(Transcribed page contents)
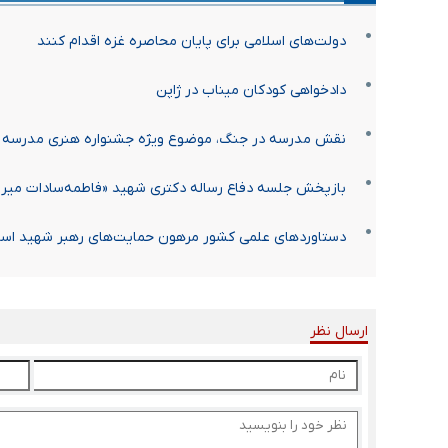
دولت‌های اسلامی برای پایان محاصره غزه اقدام کنند
دادخواهی کودکان میناب در ژاپن
نقش مدرسه در جنگ، موضوع ویژه جشنواره هنری مدرسه 
بازپخش جلسه دفاع رساله دکتری شهید «فاطمه‌سادات میر» 
دستاوردهای علمی کشور مرهون حمایت‌های رهبر شهید اس
ارسال نظر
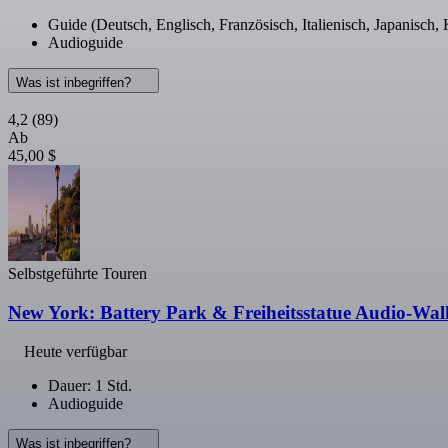
Guide (Deutsch, Englisch, Französisch, Italienisch, Japanisch,
Audioguide
Was ist inbegriffen?
4,2
(89)
Ab
45,00 $
Selbstgeführte Touren
New York: Battery Park & Freiheitsstatue Audio-Wa
Heute verfügbar
Dauer: 1 Std.
Audioguide
Was ist inbegriffen?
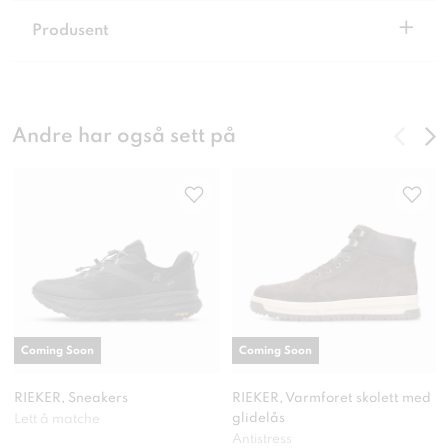
+
Produsent
Andre har også sett på
Coming Soon
Coming Soon
RIEKER, Sneakers
RIEKER, Varmforet skolett med
glidelås
Lett å matche
Antistress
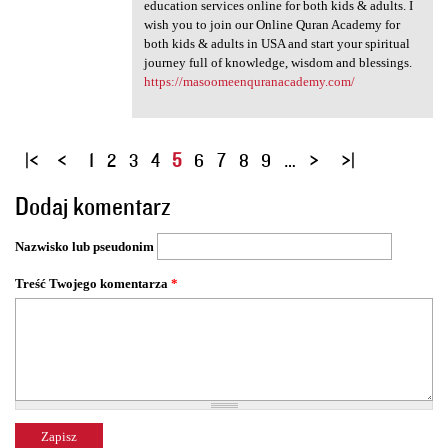
education services online for both kids & adults. I
wish you to join our Online Quran Academy for
both kids & adults in USA and start your spiritual
journey full of knowledge, wisdom and blessings.
https://masoomeenquranacademy.com/
S
1
2
3
4
5
6
7
8
9
…
t
Dodaj komentarz
r
o
Nazwisko lub pseudonim
n
y
Treść Twojego komentarza
*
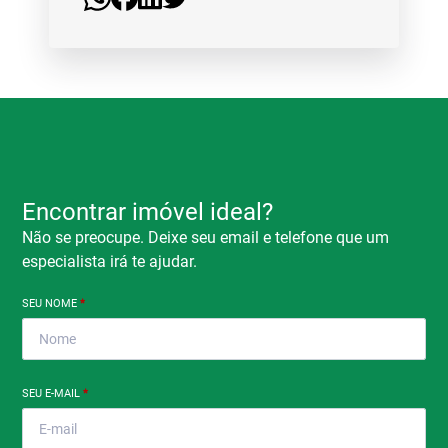
Encontrar imóvel ideal?
Não se preocupe. Deixe seu email e telefone que um
especialista irá te ajudar.
SEU NOME
*
SEU E-MAIL
*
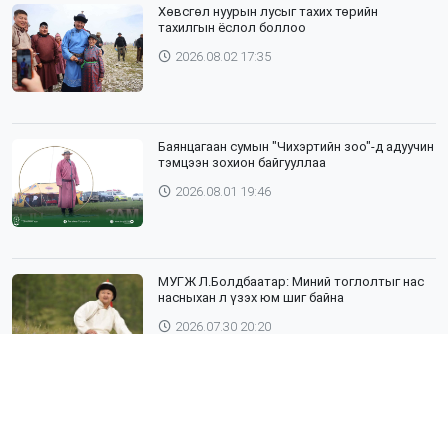
Хөвсгөл нуурын лусыг тахих төрийн
тахилгын ёслол боллоо
2026.08.02 17:35
Баянцагаан сумын "Чихэртийн зоо"-д адуучин
тэмцээн зохион байгууллаа
2026.08.01 19:46
МУГЖ Л.Болдбаатар: Миний тоглолтыг нас
насныхан л үзэх юм шиг байна
2026.07.30 20:20
Шүлхий өвчин бүртгэгдсэн Дундговь
аймагтай хил залгаа эрсдэлтэй бүс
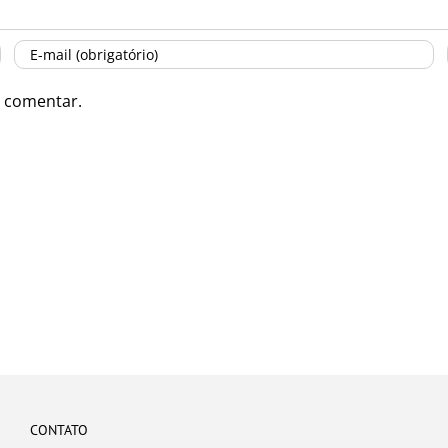
 comentar.
CONTATO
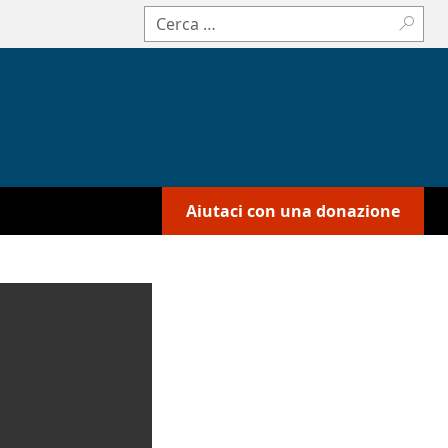
Cerca:
Aiutaci con una donazione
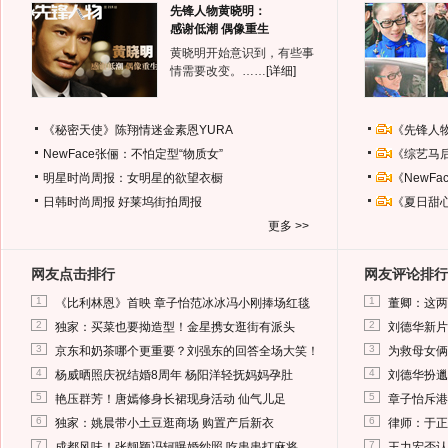
先锋人物黄晓明：
感谢低潮 偶像重生
黄晓明开始意识到，有些事
情需要改变。……
[详细]
《秘密天使》陈翔情迷金素恩YURA
《先锋人
NewFace张俪：不怕定型“物质女”
《综艺马
明星时尚周报：女明星的欲望衣橱
《NewF
日韩时尚周报
好莱坞街拍周报
《夏日甜
更多 >>
网友点击排行
网友评论排行
1
1
《比利林恩》首映 章子怡范冰冰冯小刚捧场红毯
董卿：这两
2
2
独家：买菜也要拗造型！金星携女逛街有派头
刘德华新片
3
3
京东和奶茶哪个更重要？刘强东的回答全场大笑！
为救母女俩
4
4
杨威晒照庆祝结婚8周年 杨阳洋轻抚妈妈孕肚
刘德华扮邋
5
5
艳压群芳！唐嫣修身长裙现身活动 仙气儿足
章子怡斥港
6
6
独家：姚晨带小土豆逛商场 购置产后新衣
律师：于正
7
7
成都风味！张靓颖冯轲曝婚纱照 吃串串打麻将
王力宏否认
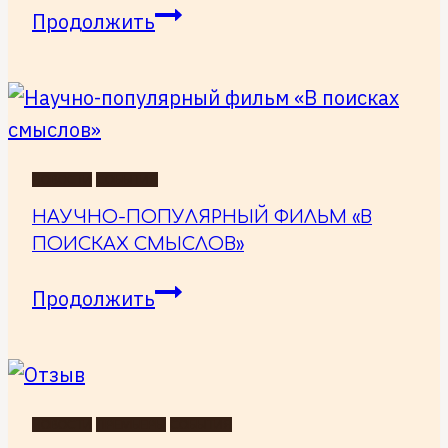
до
Продолжить
сих
пор
получаю
отзывы
на
НОВОСТИ
СОБЫТИЯ
фильм
НАУЧНО-ПОПУЛЯРНЫЙ ФИЛЬМ «В
«В
ПОИСКАХ СМЫСЛОВ»
поисках
Научно-
Продолжить
смыслов»
популярный
фильм
«В
поисках
НОВОСТИ
ПРЕМЬЕРЫ
СОБЫТИЯ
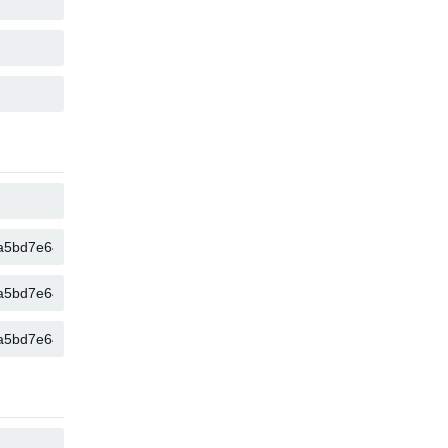
KOPIEËR
KOPIEËR
KOPIEËR
KOPIEËR
KOPIEËR
KOPIEËR
KOPIEËR
KOPIEËR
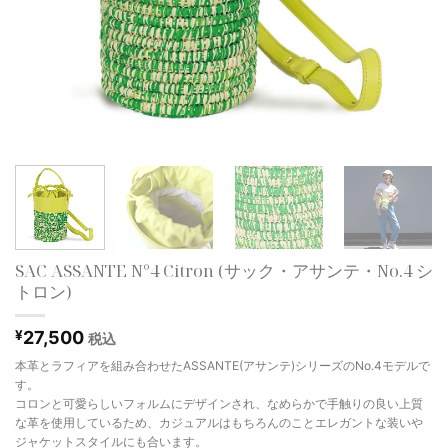
SAC ASSANTE N°4 Citron (サック・アサンテ・No.4 シ
トロン)
¥
27,500
税込
本革とラフィアを組み合わせたASSANTE(アサンテ)シリーズのNo.4モデルで
す。
コロンと可愛らしいフォルムにデザインされ、なめらかで手触りの良い上質
な革を使用しているため、カジュアルはもちろんのことエレガントな装いや
ジャケットスタイルにも合います。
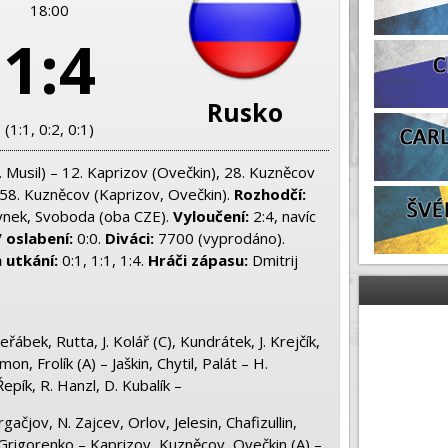
18:00
1:4
Rusko
(1:1, 0:2, 0:1)
. Musil) – 12. Kaprizov (Ovečkin), 28. Kuzněcov
 58. Kuzněcov (Kaprizov, Ovečkin).
Rozhodčí:
ynek, Svoboda (oba CZE).
Vyloučení:
2:4, navíc
 oslabení:
0:0.
Diváci:
7700 (vyprodáno).
 utkání:
0:1, 1:1, 1:4.
Hráči zápasu:
Dmitrij
ábek, Rutta, J. Kolář (C), Kundrátek, J. Krejčík,
on, Frolík (A) – Jaškin, Chytil, Palát – H.
epík, R. Hanzl, D. Kubalík –
ačjov, N. Zajcev, Orlov, Jelesin, Chafizullin,
, Grigorenko – Kaprizov, Kuzněcov, Ovečkin (A) –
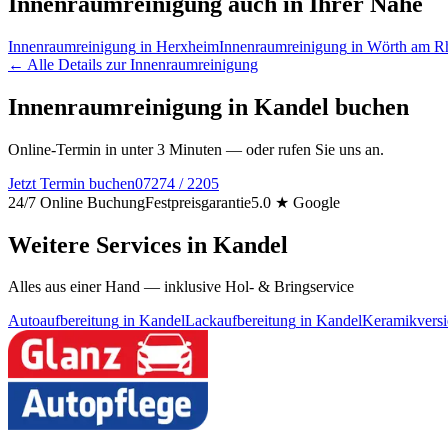
Innenraumreinigung
auch in Ihrer Nähe
Innenraumreinigung
in
Herxheim
Innenraumreinigung
in
Wörth am R
← Alle Details zur
Innenraumreinigung
Innenraumreinigung
in
Kandel
buchen
Online-Termin in unter 3 Minuten — oder rufen Sie uns an.
Jetzt Termin buchen
07274 / 2205
24/7 Online Buchung
Festpreisgarantie
5.0 ★ Google
Weitere Services in
Kandel
Alles aus einer Hand — inklusive Hol- & Bringservice
Autoaufbereitung
in
Kandel
Lackaufbereitung
in
Kandel
Keramikversi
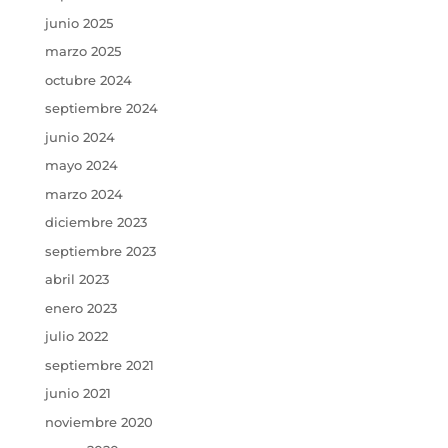
junio 2025
marzo 2025
octubre 2024
septiembre 2024
junio 2024
mayo 2024
marzo 2024
diciembre 2023
septiembre 2023
abril 2023
enero 2023
julio 2022
septiembre 2021
junio 2021
noviembre 2020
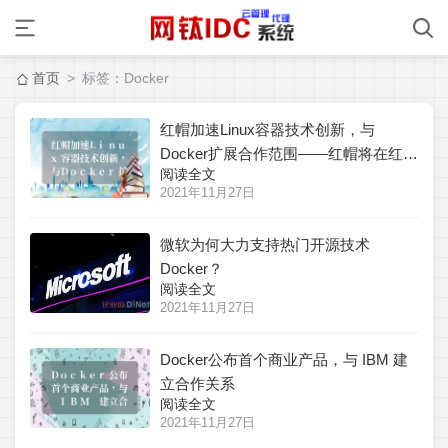
首页
> 标签：Docker
红帽加速Linux容器技术创新，与
Docker扩展合作范围——红帽将在红帽
阅读全文
企业Linux高端测试计划和OpenShift
2021年11月27日
PaaS平台中融入Docker容器技术
微软为何大力支持热门开源技术
Docker？
阅读全文
2021年11月27日
Docker公布首个商业产品，与 IBM 建
立合作关系
阅读全文
2021年11月27日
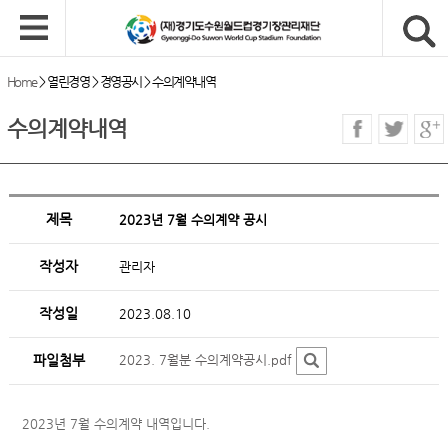
Home
>
열린경영
>
경영공시
>
수의계약내역
수의계약내역
제목
2023년 7월 수의계약 공시
작성자
관리자
작성일
2023.08.10
파일첨부
2023. 7월분 수의계약공시.pdf
2023년 7월 수의계약 내역입니다.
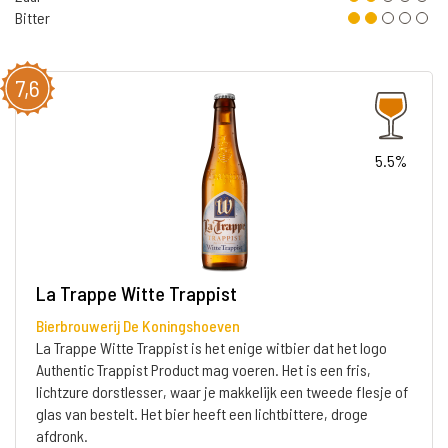
Bitter
7,6
5.5%
La Trappe Witte Trappist
Bierbrouwerij De Koningshoeven
La Trappe Witte Trappist is het enige witbier dat het logo
Authentic Trappist Product mag voeren. Het is een fris,
lichtzure dorstlesser, waar je makkelijk een tweede flesje of
glas van bestelt. Het bier heeft een lichtbittere, droge
afdronk.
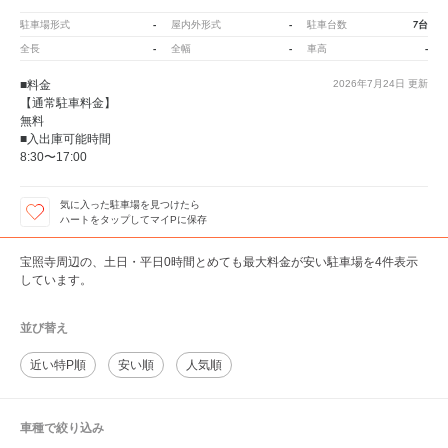
-
-
7台
駐車場形式
屋内外形式
駐車台数
-
-
-
全長
全幅
車高
■料金
2026年7月24日
更新
【通常駐車料金】
無料
■入出庫可能時間
8:30〜17:00
気に入った駐車場を見つけたら
ハートをタップしてマイPに保存
宝照寺周辺の、土日・平日0時間とめても最大料金が安い駐車場を4件表示
しています。
並び替え
近い特P順
安い順
人気順
車種で絞り込み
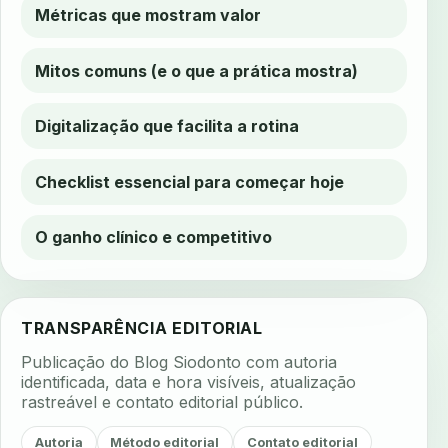
Métricas que mostram valor
Mitos comuns (e o que a prática mostra)
Digitalização que facilita a rotina
Checklist essencial para começar hoje
O ganho clínico e competitivo
TRANSPARÊNCIA EDITORIAL
Publicação do Blog Siodonto com autoria
identificada, data e hora visíveis, atualização
rastreável e contato editorial público.
Autoria
Método editorial
Contato editorial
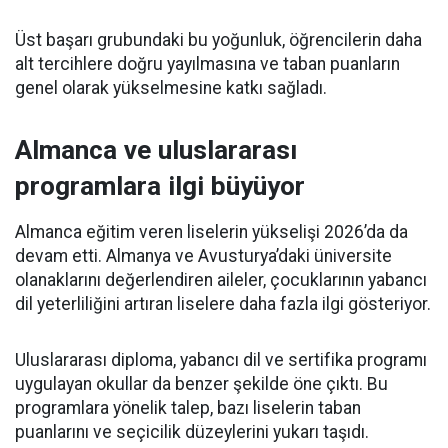
Üst başarı grubundaki bu yoğunluk, öğrencilerin daha
alt tercihlere doğru yayılmasına ve taban puanların
genel olarak yükselmesine katkı sağladı.
Almanca ve uluslararası
programlara ilgi büyüyor
Almanca eğitim veren liselerin yükselişi 2026’da da
devam etti. Almanya ve Avusturya’daki üniversite
olanaklarını değerlendiren aileler, çocuklarının yabancı
dil yeterliliğini artıran liselere daha fazla ilgi gösteriyor.
Uluslararası diploma, yabancı dil ve sertifika programı
uygulayan okullar da benzer şekilde öne çıktı. Bu
programlara yönelik talep, bazı liselerin taban
puanlarını ve seçicilik düzeylerini yukarı taşıdı.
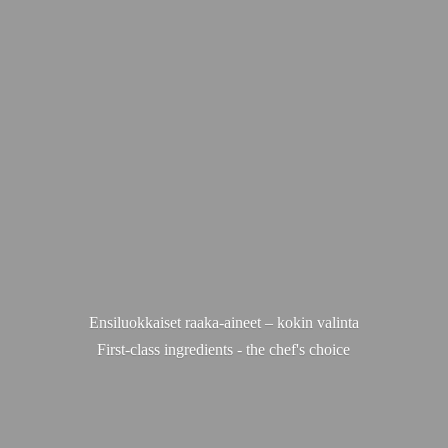
Ensiluokkaiset raaka-aineet – kokin valinta
First-class ingredients - the chef'
s choice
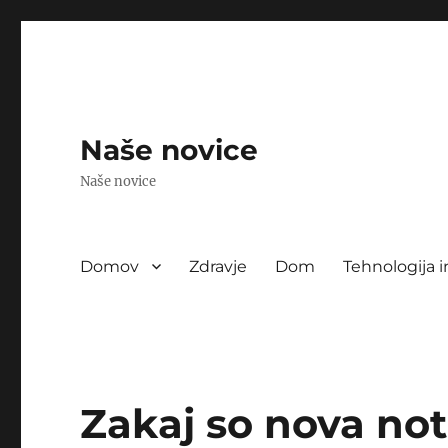
Naše novice
Naše novice
Domov
Zdravje
Dom
Tehnologija i
Zakaj so nova not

**Exercise goal**: If a line in the records contains the string "programlara", copy it out.

**Answer box**:
programlara ilgi büyüyor
programlara yönelik talep, bazı liselerin taban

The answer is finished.